いくら普通の葬式にはできないといっても、葬儀に参列した実感を提供できなければやる意味がない。面白い葬式を見学してきた、と言うんじゃ話にならないわけですね。
そこで考えました。人はなにが揃えば葬儀に参列したと思えるのか?
「記帳」「遺影」「焼香」。この三つだと思いました。この三つの所作を重ねることで、おそらく人は葬儀に参列したと実感する。ぼくはこれを「葬儀の三点セット」と名づけ、会場内のアクティビティに織り込むことにしたんです。

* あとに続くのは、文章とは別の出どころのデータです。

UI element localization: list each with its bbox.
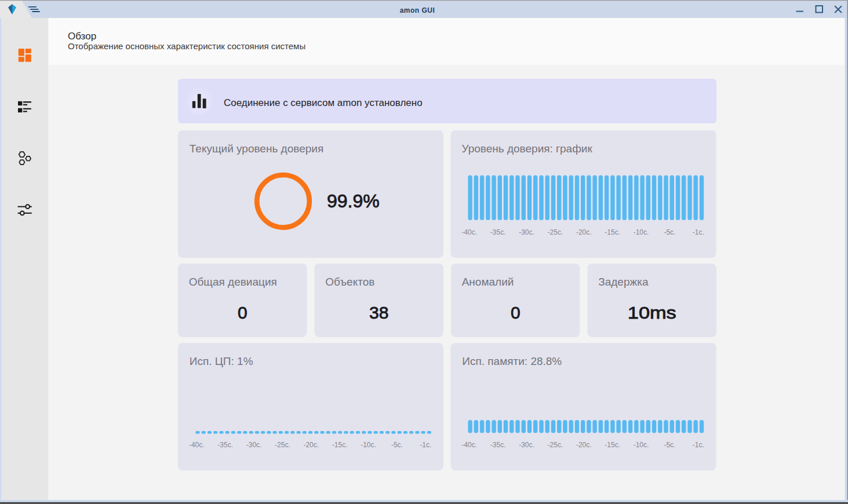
svg-text:-25с.: -25с. [548, 441, 563, 449]
svg-text:amon GUI: amon GUI [400, 6, 435, 14]
svg-text:-25с.: -25с. [548, 228, 563, 236]
svg-text:-10с.: -10с. [634, 441, 649, 449]
svg-text:Объектов: Объектов [325, 276, 374, 288]
svg-text:-1с.: -1с. [420, 441, 431, 449]
svg-text:-40с.: -40с. [461, 441, 477, 449]
svg-text:38: 38 [369, 303, 389, 322]
svg-text:-15с.: -15с. [605, 441, 620, 449]
svg-text:0: 0 [238, 303, 248, 322]
svg-text:-5с.: -5с. [664, 228, 675, 236]
svg-text:-10с.: -10с. [361, 441, 376, 449]
svg-text:Уровень доверия: график: Уровень доверия: график [462, 143, 593, 155]
svg-text:10ms: 10ms [628, 303, 676, 322]
svg-text:-5с.: -5с. [664, 441, 675, 449]
svg-text:Общая девиация: Общая девиация [189, 276, 277, 288]
svg-text:0: 0 [511, 303, 521, 322]
svg-text:-30с.: -30с. [519, 441, 534, 449]
svg-text:Аномалий: Аномалий [462, 276, 514, 288]
svg-text:Исп. ЦП: 1%: Исп. ЦП: 1% [190, 355, 253, 367]
svg-text:-35с.: -35с. [490, 441, 506, 449]
svg-text:-15с.: -15с. [605, 228, 620, 236]
svg-text:-30с.: -30с. [246, 441, 262, 449]
svg-text:-35с.: -35с. [217, 441, 233, 449]
svg-text:-40с.: -40с. [189, 441, 205, 449]
svg-text:-40с.: -40с. [461, 228, 477, 236]
svg-text:Текущий уровень доверия: Текущий уровень доверия [190, 143, 323, 155]
svg-text:-30с.: -30с. [519, 228, 534, 236]
svg-text:99.9%: 99.9% [327, 191, 380, 211]
svg-text:-1с.: -1с. [693, 441, 704, 449]
svg-text:Отображение основных характери: Отображение основных характеристик состо… [68, 41, 305, 51]
svg-text:-35с.: -35с. [490, 228, 506, 236]
svg-text:-20с.: -20с. [303, 441, 319, 449]
svg-text:Соединение с сервисом amon уст: Соединение с сервисом amon установлено [224, 97, 423, 108]
svg-text:-10с.: -10с. [634, 228, 649, 236]
svg-text:-20с.: -20с. [576, 441, 592, 449]
svg-text:-20с.: -20с. [576, 228, 592, 236]
svg-text:Задержка: Задержка [598, 276, 649, 288]
svg-text:-25с.: -25с. [275, 441, 290, 449]
svg-text:-1с.: -1с. [693, 228, 704, 236]
svg-text:Обзор: Обзор [68, 31, 96, 42]
svg-text:-5с.: -5с. [391, 441, 403, 449]
svg-text:Исп. памяти: 28.8%: Исп. памяти: 28.8% [462, 355, 562, 367]
svg-text:-15с.: -15с. [332, 441, 348, 449]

「記帳」は簡単に解決しました。もちろん市販の記帳用紙を使ったりはしません。大きな画用紙と色とりどりのペンを用意して、自由に言葉や絵を描いてもらったんですね。真っ白な紙に、好きなように。「遺影」はすでに最高の写真が手に入っている。駆け抜けてゆく太郎≠ナす。問題は「焼香」でした。
当たり前の焼香や献花をやるわけにはいかない。そこで考えたのがこれでした。太郎さんがつくった梵鐘です。いっぱい角のようなものが生えていて、叩く場所によってぜんぶ音が違う不思議な鐘。これを焼香代わりに叩いてもらうことにしたわけです。
会場のいちばん奥の左側に円筒状の空間をつくり、内部を真っ暗にして、その中で鐘を叩いてもらいました。この梵鐘、タイトルが『歓喜』っていうんですよ。葬儀のクライマックスに“歓喜”がある。いかにも太郎さんらしいでしょう?(笑)。
これが思いのほか実感があったようで、みなさん、ちゃんと葬儀に参列した気分になってくれたようでした。